◆ Task data ◆

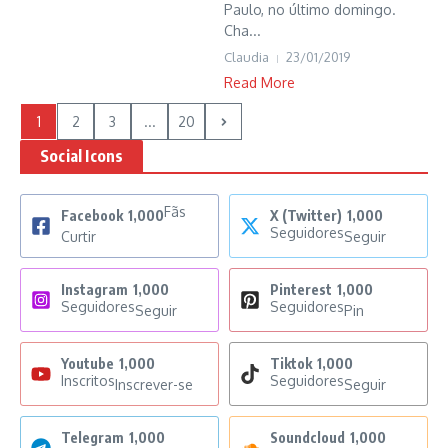
Paulo, no último domingo.
Cha...
Claudia
23/01/2019
Read More
1
2
3
...
20
Social Icons
Fãs
Facebook
1,000
X (Twitter)
1,000
Seguidores
Curtir
Seguir
Instagram
1,000
Pinterest
1,000
Seguidores
Seguidores
Seguir
Pin
Youtube
1,000
Tiktok
1,000
Inscritos
Seguidores
Inscrever-se
Seguir
Telegram
1,000
Soundcloud
1,000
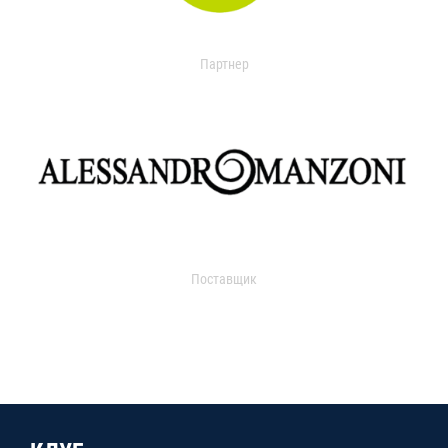
Партнер
Поставщик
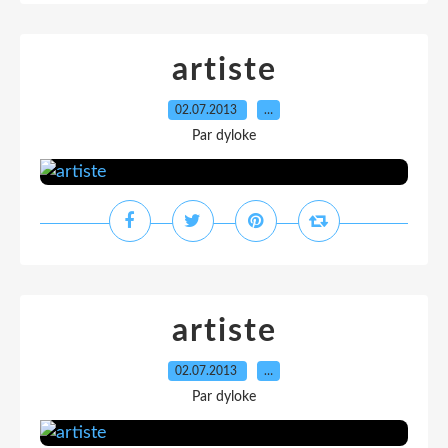
artiste
02.07.2013
…
Par dyloke
artiste
02.07.2013
…
Par dyloke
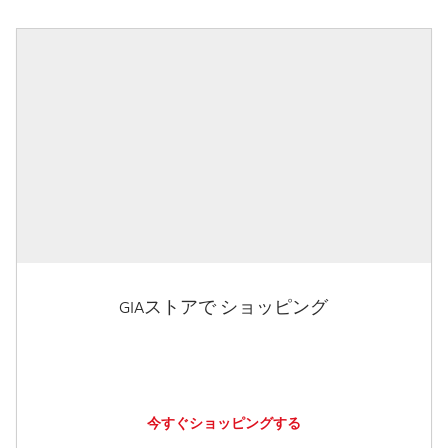
GIAストアで ショッピング
今すぐショッピングする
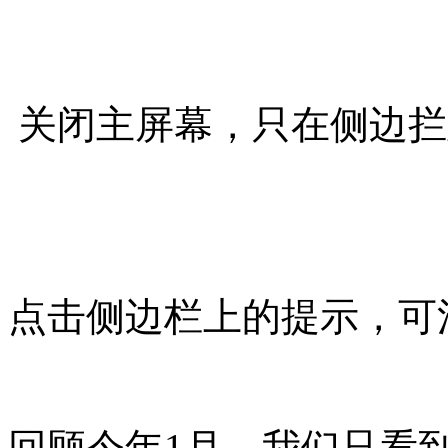
关闭主屏幕，只在侧边拦
点击侧边栏上的提示，可
回顾今年1月，我们只看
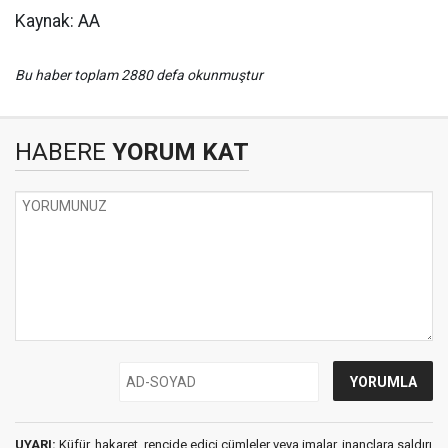
Kaynak: AA
Bu haber toplam 2880 defa okunmuştur
HABERE
YORUM KAT
UYARI:
Küfür, hakaret, rencide edici cümleler veya imalar, inançlara saldırı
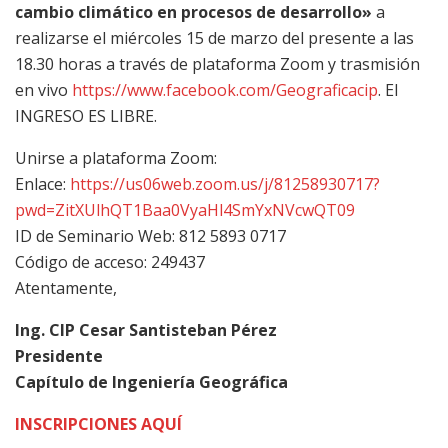
cambio climático en procesos de desarrollo»
a
realizarse el miércoles 15 de marzo del presente a las
18.30 horas a través de plataforma Zoom y trasmisión
en vivo
https://www.facebook.com/Geograficacip
. El
INGRESO ES LIBRE.
Unirse a plataforma Zoom:
Enlace:
https://us06web.zoom.us/j/81258930717?
pwd=ZitXUlhQT1Baa0VyaHl4SmYxNVcwQT09
ID de Seminario Web: 812 5893 0717
Código de acceso: 249437
Atentamente,
Ing. CIP Cesar Santisteban Pérez
Presidente
Capítulo de Ingeniería Geográfica
INSCRIPCIONES AQUÍ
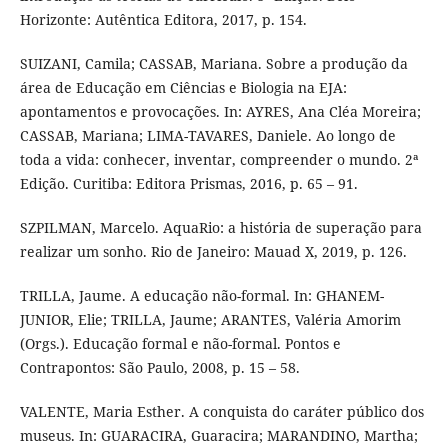
Horizonte: Autêntica Editora, 2017, p. 154.
SUIZANI, Camila; CASSAB, Mariana. Sobre a produção da
área de Educação em Ciências e Biologia na EJA:
apontamentos e provocações. In: AYRES, Ana Cléa Moreira;
CASSAB, Mariana; LIMA-TAVARES, Daniele. Ao longo de
toda a vida: conhecer, inventar, compreender o mundo. 2ª
Edição. Curitiba: Editora Prismas, 2016, p. 65 – 91.
SZPILMAN, Marcelo. AquaRio: a história de superação para
realizar um sonho. Rio de Janeiro: Mauad X, 2019, p. 126.
TRILLA, Jaume. A educação não-formal. In: GHANEM-
JUNIOR, Elie; TRILLA, Jaume; ARANTES, Valéria Amorim
(Orgs.). Educação formal e não-formal. Pontos e
Contrapontos: São Paulo, 2008, p. 15 – 58.
VALENTE, Maria Esther. A conquista do caráter público dos
museus. In: GUARACIRA, Guaracira; MARANDINO, Martha;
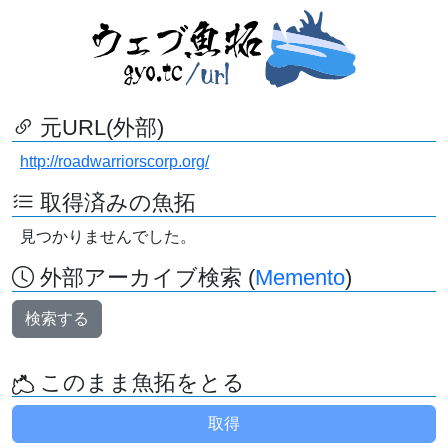
元URL(外部)
http://roadwarriorscorp.org/
取得済みの魚拓
見つかりませんでした。
外部アーカイブ検索 (
Memento
)
検索する
このまま魚拓をとる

◆ Directions for this task ◆
Of all the lines in the data above, show only those that hold the word "plataforma".

◆ The answer ◆
18.30 horas a través de plataforma Zoom y trasmisión
Unirse a plataforma Zoom:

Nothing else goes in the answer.